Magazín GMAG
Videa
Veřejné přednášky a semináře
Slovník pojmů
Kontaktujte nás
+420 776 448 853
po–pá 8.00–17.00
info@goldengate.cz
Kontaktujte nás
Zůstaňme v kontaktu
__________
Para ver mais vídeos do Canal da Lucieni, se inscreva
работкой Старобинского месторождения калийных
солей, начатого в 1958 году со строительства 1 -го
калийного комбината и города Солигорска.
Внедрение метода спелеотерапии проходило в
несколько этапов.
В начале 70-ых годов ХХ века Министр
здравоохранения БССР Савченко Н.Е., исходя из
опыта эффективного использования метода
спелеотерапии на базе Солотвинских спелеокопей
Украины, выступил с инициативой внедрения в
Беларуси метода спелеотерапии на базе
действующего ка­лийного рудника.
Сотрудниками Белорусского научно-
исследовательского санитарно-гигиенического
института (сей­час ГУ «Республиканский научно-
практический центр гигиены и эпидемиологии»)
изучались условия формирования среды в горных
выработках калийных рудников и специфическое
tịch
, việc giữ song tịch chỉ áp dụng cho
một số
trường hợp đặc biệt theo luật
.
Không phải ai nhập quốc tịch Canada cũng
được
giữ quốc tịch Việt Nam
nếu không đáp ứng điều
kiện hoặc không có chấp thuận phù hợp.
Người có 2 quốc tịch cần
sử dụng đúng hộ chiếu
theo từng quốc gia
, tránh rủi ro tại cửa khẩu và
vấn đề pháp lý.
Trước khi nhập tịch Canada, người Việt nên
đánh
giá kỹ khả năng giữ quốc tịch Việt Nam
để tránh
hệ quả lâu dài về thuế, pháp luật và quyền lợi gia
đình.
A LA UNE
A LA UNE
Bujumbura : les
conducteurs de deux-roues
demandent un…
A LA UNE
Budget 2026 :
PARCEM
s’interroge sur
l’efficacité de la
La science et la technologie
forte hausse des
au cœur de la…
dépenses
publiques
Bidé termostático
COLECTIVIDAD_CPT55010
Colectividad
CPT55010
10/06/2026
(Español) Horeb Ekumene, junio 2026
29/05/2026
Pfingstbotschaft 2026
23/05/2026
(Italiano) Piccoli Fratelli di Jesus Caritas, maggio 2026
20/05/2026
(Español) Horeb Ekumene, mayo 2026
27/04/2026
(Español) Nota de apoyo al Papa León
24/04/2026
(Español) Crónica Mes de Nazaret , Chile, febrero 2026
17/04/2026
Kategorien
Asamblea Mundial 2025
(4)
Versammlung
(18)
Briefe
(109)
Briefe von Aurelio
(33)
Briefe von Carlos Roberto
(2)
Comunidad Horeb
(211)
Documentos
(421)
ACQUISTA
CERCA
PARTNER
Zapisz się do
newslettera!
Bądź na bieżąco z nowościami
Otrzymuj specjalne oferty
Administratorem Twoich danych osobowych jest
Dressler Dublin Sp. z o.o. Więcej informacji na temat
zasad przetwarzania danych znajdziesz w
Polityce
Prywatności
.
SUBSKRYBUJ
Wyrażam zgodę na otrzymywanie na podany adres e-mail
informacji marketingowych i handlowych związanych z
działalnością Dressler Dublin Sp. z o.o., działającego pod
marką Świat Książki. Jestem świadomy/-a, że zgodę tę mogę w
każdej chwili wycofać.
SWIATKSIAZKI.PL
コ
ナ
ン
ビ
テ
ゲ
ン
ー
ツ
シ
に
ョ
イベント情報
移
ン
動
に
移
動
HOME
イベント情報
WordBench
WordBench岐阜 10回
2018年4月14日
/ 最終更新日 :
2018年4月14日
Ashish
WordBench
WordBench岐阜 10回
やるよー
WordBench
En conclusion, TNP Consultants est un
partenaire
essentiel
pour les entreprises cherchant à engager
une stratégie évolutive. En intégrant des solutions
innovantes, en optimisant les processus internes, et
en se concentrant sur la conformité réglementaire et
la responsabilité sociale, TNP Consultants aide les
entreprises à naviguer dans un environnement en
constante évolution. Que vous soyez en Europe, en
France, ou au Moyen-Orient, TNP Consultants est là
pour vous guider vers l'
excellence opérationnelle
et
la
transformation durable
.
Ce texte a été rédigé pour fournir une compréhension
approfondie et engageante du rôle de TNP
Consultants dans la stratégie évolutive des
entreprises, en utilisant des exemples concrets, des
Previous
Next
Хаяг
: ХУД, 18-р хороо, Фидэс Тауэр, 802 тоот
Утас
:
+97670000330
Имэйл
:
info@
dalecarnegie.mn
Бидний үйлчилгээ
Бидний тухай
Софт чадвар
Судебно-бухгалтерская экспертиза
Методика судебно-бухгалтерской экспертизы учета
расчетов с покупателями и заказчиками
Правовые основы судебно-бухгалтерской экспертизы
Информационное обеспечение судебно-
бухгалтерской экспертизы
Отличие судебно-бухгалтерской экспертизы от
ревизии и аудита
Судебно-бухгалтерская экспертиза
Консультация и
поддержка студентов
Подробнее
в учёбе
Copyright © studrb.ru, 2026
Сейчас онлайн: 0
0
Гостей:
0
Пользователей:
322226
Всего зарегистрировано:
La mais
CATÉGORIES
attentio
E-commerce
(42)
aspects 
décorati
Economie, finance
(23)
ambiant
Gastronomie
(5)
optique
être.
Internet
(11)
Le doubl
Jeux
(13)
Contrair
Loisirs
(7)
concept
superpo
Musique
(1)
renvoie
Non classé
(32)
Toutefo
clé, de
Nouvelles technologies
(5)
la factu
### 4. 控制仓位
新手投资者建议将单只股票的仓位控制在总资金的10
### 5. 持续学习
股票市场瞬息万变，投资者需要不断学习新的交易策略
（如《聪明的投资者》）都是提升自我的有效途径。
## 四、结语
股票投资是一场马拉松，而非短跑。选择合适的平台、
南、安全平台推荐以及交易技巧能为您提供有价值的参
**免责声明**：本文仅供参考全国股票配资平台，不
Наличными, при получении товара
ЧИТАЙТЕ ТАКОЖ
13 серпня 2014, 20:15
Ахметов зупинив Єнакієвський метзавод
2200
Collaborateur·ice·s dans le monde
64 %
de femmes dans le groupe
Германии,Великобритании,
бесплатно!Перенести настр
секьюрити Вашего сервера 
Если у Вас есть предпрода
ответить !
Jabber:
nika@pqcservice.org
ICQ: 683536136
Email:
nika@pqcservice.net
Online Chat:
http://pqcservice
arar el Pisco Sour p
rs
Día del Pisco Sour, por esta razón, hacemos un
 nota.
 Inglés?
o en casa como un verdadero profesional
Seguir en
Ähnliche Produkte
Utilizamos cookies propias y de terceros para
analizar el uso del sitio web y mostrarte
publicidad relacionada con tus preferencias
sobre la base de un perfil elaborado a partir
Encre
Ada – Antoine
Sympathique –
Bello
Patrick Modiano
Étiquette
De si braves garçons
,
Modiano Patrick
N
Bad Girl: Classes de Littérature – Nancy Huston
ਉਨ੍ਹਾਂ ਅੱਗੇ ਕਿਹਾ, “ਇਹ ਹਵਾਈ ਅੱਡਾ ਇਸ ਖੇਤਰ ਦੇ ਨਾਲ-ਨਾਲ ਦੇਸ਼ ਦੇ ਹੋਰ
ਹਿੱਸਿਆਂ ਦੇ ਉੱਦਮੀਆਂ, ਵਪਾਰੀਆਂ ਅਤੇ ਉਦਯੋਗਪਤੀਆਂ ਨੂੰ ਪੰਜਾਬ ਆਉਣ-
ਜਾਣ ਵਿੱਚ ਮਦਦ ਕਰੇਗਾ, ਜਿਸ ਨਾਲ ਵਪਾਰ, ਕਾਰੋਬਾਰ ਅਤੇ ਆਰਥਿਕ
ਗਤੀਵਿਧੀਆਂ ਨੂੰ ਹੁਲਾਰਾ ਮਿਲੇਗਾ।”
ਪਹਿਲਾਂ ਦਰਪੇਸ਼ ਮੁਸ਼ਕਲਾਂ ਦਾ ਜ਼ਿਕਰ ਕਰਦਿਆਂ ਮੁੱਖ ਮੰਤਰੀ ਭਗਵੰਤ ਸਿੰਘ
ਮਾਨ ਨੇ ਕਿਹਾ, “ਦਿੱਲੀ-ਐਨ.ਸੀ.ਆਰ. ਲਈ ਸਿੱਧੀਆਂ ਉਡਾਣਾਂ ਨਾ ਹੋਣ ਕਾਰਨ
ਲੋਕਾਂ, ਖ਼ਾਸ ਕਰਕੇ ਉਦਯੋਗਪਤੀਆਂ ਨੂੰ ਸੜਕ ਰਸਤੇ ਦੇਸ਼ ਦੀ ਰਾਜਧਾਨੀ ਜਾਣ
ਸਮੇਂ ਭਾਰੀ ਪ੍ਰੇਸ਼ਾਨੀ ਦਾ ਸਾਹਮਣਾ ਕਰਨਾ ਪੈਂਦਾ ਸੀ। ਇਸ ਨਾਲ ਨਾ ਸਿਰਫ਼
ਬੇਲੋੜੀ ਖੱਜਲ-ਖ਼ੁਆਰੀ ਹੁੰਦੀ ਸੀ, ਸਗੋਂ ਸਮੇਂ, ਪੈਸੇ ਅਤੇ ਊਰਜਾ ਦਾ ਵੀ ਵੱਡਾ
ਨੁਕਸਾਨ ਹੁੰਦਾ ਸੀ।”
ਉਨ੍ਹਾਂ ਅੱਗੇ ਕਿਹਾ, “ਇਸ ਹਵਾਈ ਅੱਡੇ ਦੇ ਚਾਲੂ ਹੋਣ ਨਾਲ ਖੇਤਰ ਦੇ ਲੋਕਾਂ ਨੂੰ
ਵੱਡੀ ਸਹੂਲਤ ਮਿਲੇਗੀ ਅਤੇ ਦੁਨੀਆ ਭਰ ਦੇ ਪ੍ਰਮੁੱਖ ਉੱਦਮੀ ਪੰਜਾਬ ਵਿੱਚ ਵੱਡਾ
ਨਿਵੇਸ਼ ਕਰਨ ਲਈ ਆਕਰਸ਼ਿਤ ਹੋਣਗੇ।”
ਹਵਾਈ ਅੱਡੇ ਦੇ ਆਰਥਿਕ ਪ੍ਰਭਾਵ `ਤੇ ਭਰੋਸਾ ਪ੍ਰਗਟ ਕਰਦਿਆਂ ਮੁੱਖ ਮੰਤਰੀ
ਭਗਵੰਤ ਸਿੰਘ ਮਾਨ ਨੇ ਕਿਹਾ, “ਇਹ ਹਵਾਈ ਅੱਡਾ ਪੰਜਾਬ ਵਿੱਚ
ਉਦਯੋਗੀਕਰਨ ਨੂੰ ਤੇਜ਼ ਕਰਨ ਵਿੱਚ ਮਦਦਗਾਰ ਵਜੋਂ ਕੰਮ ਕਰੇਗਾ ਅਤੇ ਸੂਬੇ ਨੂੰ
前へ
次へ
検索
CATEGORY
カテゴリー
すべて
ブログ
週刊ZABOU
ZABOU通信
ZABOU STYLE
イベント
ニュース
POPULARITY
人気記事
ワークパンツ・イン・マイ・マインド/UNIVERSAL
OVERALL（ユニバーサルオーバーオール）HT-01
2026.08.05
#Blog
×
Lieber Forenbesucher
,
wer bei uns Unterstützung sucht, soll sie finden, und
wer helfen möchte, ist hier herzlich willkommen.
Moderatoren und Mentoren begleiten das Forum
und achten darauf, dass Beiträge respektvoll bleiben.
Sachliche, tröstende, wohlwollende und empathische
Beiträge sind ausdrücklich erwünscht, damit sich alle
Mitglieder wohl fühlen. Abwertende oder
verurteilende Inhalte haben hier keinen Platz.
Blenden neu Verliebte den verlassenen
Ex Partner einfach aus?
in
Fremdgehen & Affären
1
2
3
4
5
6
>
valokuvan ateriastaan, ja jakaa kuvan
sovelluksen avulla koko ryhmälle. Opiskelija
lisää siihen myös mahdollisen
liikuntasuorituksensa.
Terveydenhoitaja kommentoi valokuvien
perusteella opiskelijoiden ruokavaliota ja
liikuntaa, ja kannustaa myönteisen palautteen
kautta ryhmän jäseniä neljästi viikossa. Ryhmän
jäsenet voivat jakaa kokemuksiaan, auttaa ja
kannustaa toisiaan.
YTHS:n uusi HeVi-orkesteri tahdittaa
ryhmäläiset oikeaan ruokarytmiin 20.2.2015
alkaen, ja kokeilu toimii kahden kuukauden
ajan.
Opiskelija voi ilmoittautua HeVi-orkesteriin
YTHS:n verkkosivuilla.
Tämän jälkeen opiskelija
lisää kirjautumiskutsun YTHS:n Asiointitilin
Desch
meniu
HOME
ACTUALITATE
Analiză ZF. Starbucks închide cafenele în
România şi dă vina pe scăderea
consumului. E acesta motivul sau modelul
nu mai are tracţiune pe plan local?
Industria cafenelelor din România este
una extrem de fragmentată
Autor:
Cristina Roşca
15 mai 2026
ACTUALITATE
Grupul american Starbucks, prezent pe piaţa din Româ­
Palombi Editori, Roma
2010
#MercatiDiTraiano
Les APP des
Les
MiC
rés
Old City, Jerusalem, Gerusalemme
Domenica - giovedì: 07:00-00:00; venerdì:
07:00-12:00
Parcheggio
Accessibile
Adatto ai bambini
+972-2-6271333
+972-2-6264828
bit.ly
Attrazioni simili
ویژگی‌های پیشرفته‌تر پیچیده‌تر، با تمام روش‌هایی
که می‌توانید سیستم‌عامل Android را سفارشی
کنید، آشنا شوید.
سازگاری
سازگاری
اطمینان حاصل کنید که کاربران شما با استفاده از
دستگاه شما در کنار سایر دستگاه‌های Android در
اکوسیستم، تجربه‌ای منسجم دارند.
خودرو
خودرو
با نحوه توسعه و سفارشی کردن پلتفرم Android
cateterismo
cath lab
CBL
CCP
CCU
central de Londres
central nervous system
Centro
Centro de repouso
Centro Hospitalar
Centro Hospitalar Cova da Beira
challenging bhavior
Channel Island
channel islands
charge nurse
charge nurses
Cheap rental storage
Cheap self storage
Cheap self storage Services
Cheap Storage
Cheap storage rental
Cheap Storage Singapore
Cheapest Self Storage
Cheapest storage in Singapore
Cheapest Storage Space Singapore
########
## INSTRUCTIONS FOR THE TASK
Lines from the top of the data above through the line with "работкой Старобинского месторождения калийных", both ends included: copy them exactly, nothing more.

## SOLUTION TO THIS PROBLEM
Magazín GMAG
Videa
Veřejné přednášky a semináře
Slovník pojmů
Kontaktujte nás
+420 776 448 853
po–pá 8.00–17.00
info@goldengate.cz
Kontaktujte nás
Zůstaňme v kontaktu
__________
Para ver mais vídeos do Canal da Lucieni, se inscreva
работкой Старобинского месторождения калийных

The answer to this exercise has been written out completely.